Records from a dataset
■ ■ ■ ■

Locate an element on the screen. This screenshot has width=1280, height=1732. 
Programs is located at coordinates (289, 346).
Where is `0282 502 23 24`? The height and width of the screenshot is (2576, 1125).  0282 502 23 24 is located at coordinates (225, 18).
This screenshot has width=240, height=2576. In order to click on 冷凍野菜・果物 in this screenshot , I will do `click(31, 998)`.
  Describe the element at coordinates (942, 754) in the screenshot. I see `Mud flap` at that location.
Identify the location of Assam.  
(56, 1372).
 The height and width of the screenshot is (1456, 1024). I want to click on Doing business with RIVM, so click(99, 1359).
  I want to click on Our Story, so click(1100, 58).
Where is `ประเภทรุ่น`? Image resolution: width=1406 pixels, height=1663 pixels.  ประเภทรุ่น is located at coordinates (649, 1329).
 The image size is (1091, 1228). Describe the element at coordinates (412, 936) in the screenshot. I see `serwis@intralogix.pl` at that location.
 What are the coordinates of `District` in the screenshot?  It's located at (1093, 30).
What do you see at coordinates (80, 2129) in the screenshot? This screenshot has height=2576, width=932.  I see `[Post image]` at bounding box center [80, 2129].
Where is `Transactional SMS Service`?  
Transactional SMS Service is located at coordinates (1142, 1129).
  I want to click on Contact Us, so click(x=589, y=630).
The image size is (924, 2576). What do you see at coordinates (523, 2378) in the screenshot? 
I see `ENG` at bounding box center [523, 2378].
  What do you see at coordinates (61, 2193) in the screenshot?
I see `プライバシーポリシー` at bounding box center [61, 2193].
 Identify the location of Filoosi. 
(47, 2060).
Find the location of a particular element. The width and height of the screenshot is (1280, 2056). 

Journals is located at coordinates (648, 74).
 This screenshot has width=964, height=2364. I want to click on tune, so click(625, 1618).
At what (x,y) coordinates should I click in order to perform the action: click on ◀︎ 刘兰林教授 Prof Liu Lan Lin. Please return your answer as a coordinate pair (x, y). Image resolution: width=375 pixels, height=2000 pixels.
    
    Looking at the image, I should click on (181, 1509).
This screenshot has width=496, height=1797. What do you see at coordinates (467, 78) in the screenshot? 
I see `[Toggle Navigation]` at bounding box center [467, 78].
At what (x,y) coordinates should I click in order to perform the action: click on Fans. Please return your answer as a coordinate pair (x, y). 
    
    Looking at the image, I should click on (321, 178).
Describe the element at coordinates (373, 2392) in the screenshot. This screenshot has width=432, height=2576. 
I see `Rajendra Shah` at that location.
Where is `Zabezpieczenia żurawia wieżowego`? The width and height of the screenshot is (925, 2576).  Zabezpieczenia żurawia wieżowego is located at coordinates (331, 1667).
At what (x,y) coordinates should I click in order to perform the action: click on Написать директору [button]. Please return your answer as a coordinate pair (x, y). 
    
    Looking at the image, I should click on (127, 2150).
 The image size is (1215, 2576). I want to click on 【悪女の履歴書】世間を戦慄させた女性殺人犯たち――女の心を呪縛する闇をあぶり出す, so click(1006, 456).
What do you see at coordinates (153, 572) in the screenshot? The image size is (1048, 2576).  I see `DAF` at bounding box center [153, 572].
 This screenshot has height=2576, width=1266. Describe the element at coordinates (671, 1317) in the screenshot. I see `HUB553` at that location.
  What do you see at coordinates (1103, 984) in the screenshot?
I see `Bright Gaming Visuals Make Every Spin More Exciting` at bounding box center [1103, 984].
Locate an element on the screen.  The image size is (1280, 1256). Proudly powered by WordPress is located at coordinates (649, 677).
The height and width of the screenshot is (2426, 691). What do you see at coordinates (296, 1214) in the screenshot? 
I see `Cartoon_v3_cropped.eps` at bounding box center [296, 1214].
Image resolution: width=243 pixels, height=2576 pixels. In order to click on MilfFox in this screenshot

■ ■ ■ ■

# What the task requires
However many lines the data holds, return each one exactly.

# Solution for this exercise
Locate an element on the screen. This screenshot has width=1280, height=1732. 
Programs is located at coordinates (289, 346).
Where is `0282 502 23 24`? The height and width of the screenshot is (2576, 1125).  0282 502 23 24 is located at coordinates (225, 18).
This screenshot has width=240, height=2576. In order to click on 冷凍野菜・果物 in this screenshot , I will do `click(31, 998)`.
  Describe the element at coordinates (942, 754) in the screenshot. I see `Mud flap` at that location.
Identify the location of Assam.  
(56, 1372).
 The height and width of the screenshot is (1456, 1024). I want to click on Doing business with RIVM, so click(99, 1359).
  I want to click on Our Story, so click(1100, 58).
Where is `ประเภทรุ่น`? Image resolution: width=1406 pixels, height=1663 pixels.  ประเภทรุ่น is located at coordinates (649, 1329).
 The image size is (1091, 1228). Describe the element at coordinates (412, 936) in the screenshot. I see `serwis@intralogix.pl` at that location.
 What are the coordinates of `District` in the screenshot?  It's located at (1093, 30).
What do you see at coordinates (80, 2129) in the screenshot? This screenshot has height=2576, width=932.  I see `[Post image]` at bounding box center [80, 2129].
Where is `Transactional SMS Service`?  
Transactional SMS Service is located at coordinates (1142, 1129).
  I want to click on Contact Us, so click(x=589, y=630).
The image size is (924, 2576). What do you see at coordinates (523, 2378) in the screenshot? 
I see `ENG` at bounding box center [523, 2378].
  What do you see at coordinates (61, 2193) in the screenshot?
I see `プライバシーポリシー` at bounding box center [61, 2193].
 Identify the location of Filoosi. 
(47, 2060).
Find the location of a particular element. The width and height of the screenshot is (1280, 2056). 

Journals is located at coordinates (648, 74).
 This screenshot has width=964, height=2364. I want to click on tune, so click(625, 1618).
At what (x,y) coordinates should I click in order to perform the action: click on ◀︎ 刘兰林教授 Prof Liu Lan Lin. Please return your answer as a coordinate pair (x, y). Image resolution: width=375 pixels, height=2000 pixels.
    
    Looking at the image, I should click on (181, 1509).
This screenshot has width=496, height=1797. What do you see at coordinates (467, 78) in the screenshot? 
I see `[Toggle Navigation]` at bounding box center [467, 78].
At what (x,y) coordinates should I click in order to perform the action: click on Fans. Please return your answer as a coordinate pair (x, y). 
    
    Looking at the image, I should click on (321, 178).
Describe the element at coordinates (373, 2392) in the screenshot. This screenshot has width=432, height=2576. 
I see `Rajendra Shah` at that location.
Where is `Zabezpieczenia żurawia wieżowego`? The width and height of the screenshot is (925, 2576).  Zabezpieczenia żurawia wieżowego is located at coordinates (331, 1667).
At what (x,y) coordinates should I click in order to perform the action: click on Написать директору [button]. Please return your answer as a coordinate pair (x, y). 
    
    Looking at the image, I should click on (127, 2150).
 The image size is (1215, 2576). I want to click on 【悪女の履歴書】世間を戦慄させた女性殺人犯たち――女の心を呪縛する闇をあぶり出す, so click(1006, 456).
What do you see at coordinates (153, 572) in the screenshot? The image size is (1048, 2576).  I see `DAF` at bounding box center [153, 572].
 This screenshot has height=2576, width=1266. Describe the element at coordinates (671, 1317) in the screenshot. I see `HUB553` at that location.
  What do you see at coordinates (1103, 984) in the screenshot?
I see `Bright Gaming Visuals Make Every Spin More Exciting` at bounding box center [1103, 984].
Locate an element on the screen.  The image size is (1280, 1256). Proudly powered by WordPress is located at coordinates (649, 677).
The height and width of the screenshot is (2426, 691). What do you see at coordinates (296, 1214) in the screenshot? 
I see `Cartoon_v3_cropped.eps` at bounding box center [296, 1214].
Image resolution: width=243 pixels, height=2576 pixels. In order to click on MilfFox in this screenshot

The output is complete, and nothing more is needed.